On a Sunday evening in March 2020, a national address was broadcast across the country that shifted the way in which we celebrated, worked and interacted, completely. That Sunday evening plays vividly in the minds of South Africans as we reflect on it some 18 months later. That single moment ushered in a new phase of life much like New Year’s Eve does — on the last day of each year — commemorating the end of an era marked by the ongoing pandemic. In a pre-COVID society, we rarely offered ourselves time for reflection, to look back at moments and how they shaped us. Now, Bubblegum Club offers you a moment to reflect through A Year That Was.
A Year That Was, is an exclusive documentary that reflects on 2018 through the eyes of South African creatives. The documentary offers us a moment to reflect with Muzi, Maria McCloy, Lazi Mathebula, Imraan Christian and Mat Kieser. As these professionals take us through their high and low points of the year, we listen to their reflections on a year like no other. A Year That Was, explores the creative space’s memory of a culturally re-defining year. As any self-aware artist will note, no work can be created in a vacuum as art is informed constantly by the happenings and surroundings of its creation. 2018 offered artists a lot to draw from culturally and politically, from Brexit to our former president Zuma establishing a distinct social media personality and conspiracies surrounding the Cape Town drought. Issues that once seemed life-ending now appear trivial but still as important as we think about the trajectory they sent us on.
Astounded by this creative community in 2018, Mat Kieser expressed that, “It just felt like every month or every week I just saw new really good work coming out, whether it was in art or fashion or music.” Sentiments that still carry weight when witnessing the vast amounts of creative production currently happening across the country. “Creatives have been taking Africa global and placing the continent on the creative map,” shares Maria McCloy ringing truer now as we have witnessed South African creatives break into and influence global creative industries.
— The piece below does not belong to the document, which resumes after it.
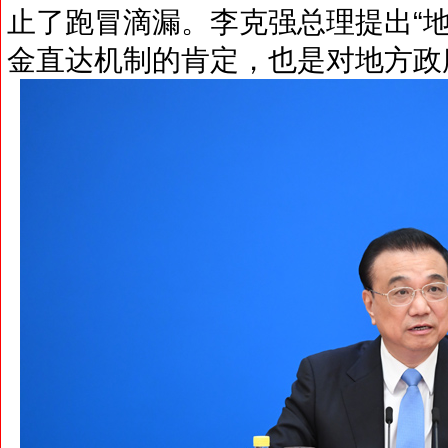
止了跑冒滴漏。李克强总理提出“
金直达机制的肯定，也是对地方政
Hearing these reflections from creatives 3 years ago allows us to be grateful for the many shared experiences we have as a creative community. A Year That Was also gives us a glimpse into the personal growth experienced by each creative. “Casting my first sculpture” highlights Lazi Mathebula as a pivotal moment of 2018, a method that would inform their artistic practice in the years to come.
When the documentary asks its participants about the most memorable moments of 2018, many note career achievements and personal successes, however, they do not shy away from acknowledging the social changes which began to occur. As gender and identity politics steadily made their way into our collective consciousness, we witnessed the rise of the #MenAreTrash movement and found ourselves standing together against gender-based violence. In alignment with thinking through gender politics, Maria recalls a mistake many made during the year by thinking that gender equality had been established in all creative spaces. Thus, presenting a moment for us to reflect on how spaces have opened up for femmes since then through more equitable change being made in the industry.
In truth the first rendition of the Afropunk Festival in Johannesburg taking place on the last days of 2018 was the final flourish of the year, serving as a highlight in the minds of many. To say that Afropunk is a unique celebration would be an understatement at the least. As described well by Imraan Christian, Afropunk is “a safe space for like-minded people to come together, celebrate, inspire and foster a sense of community.” The festival itself is a reflection of the vast amount of cultural influence the continent has. In all its vibrancy Afropunk champions other festivals with no festival “richer in its cultural foundation”. Not only is it a celebration of music and artistry but also of people. As it ushered in signified the end of 2018 and ushered in the last year of our previous normalcy Afropunk remains significant to many South Africans.
A Year That Was is successful in making us realise how thankful we should be for the growth we have undergone since 2018. Through the documentary’s striking visuals and personal accounts of fond memories, one cannot help but feel emotional about our past. While we reflect on the good times gone by we look hopefully into the future at the memories we will make and glass ceilings we will break as South African creatives.